Nikola, whose infamous founder, Trevor Milton, was found guilty of fraud charges in October, pivoted away from the planned Badger pickup in late 2021 and spent 2022 building the electric Tre semi truck and developing a hydrogen-fuel-cell version.

Bollinger also shifted its focus away from its consumer pickup to a cab-forward electric Class 4 truck called the B4, aiming for production in late 2023. Mullen Automotive—another startup peddling its own electric SUV called the Five and a sports car called the Dragonfly (a rebadged version of the Qiantu K50 sold in China)—purchased a majority stake in Bollinger and bought the assets for the EV vans developed by the bankrupt Electric Last Mile Solutions.

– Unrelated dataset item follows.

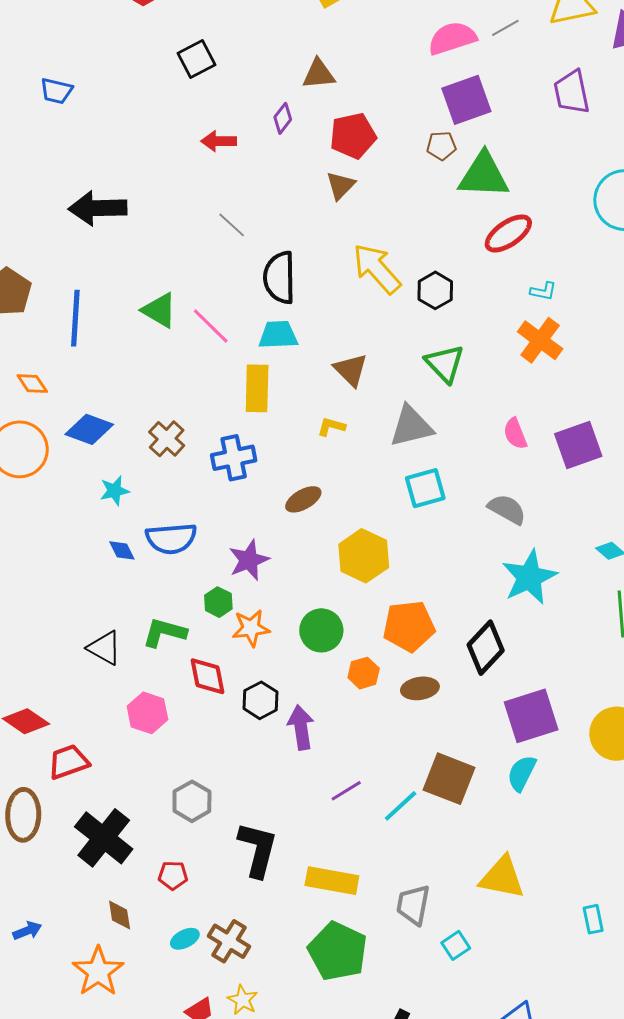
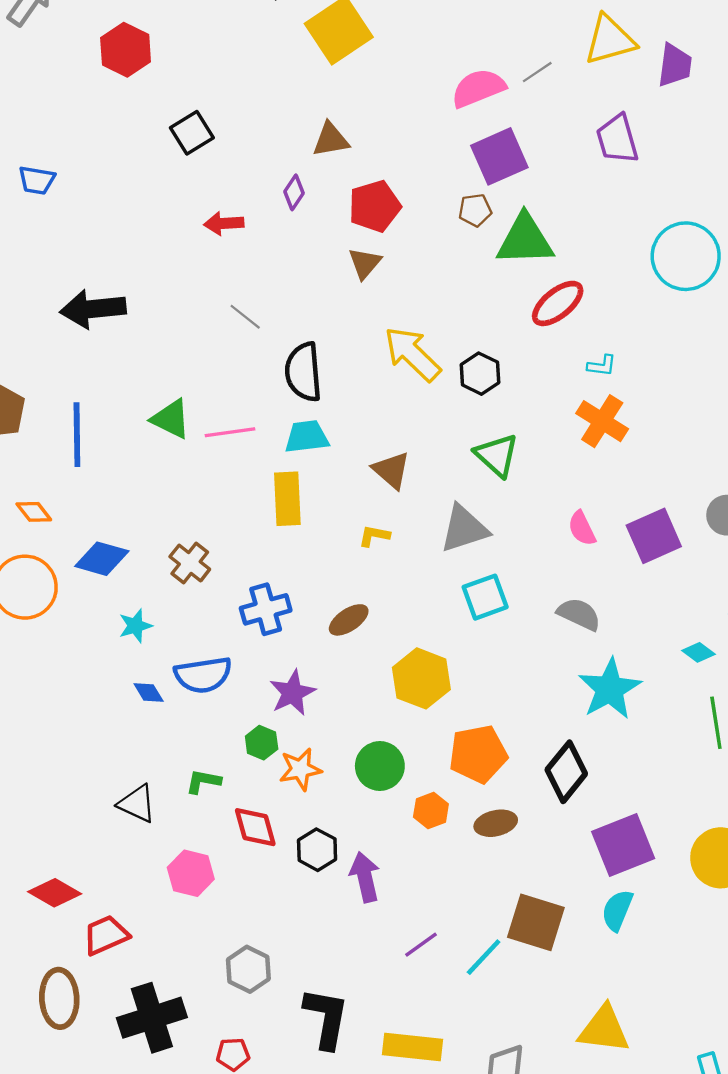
pink line: (211, 326) -> (230, 432), turned -48
blue cross: (234, 458) -> (266, 609), moved
green L-shape: (164, 633) -> (203, 781), size x0.7
black cross: (104, 838) -> (152, 1018), turned 38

Swedish company Volta also expanded its lineup of Zero delivery trucks as it prepares to start production in 2023, while U.K.-based Arrival struggled to meet production targets in 2022 before building its first prototype in September.

Success Stories?

lordstown endurance

John Voelcker|Car and Driver

While we wouldn’t yet classify these companies as successes, several startups built their first road-worthy cars in 2022. After years of uncertainty, the first customer-bound Lordstown Endurance trucks began rolling off the line in Ohio in November, and we drove an early-production example in October.

Fisker also kicked off production of its electric Ocean SUV in November, with Magna Steyr assembling the vehicles in Austria ahead of deliveries early next year. Fisker also teased two upcoming models, a smaller crossover called the Pear that is supposed to cost less than $30,000 and a sultry sports car called the Ronin that’s due in 2024.

While VinFast has been selling cars in Vietnam since 2019, the company’s expansion to the U.S. with its VF8 and VF9 crossovers was due to start in late 2022. Last week VinFast announced that the ship carrying the first U.S.-spec vehicles had reached California and promised to begin deliveries before the year’s end.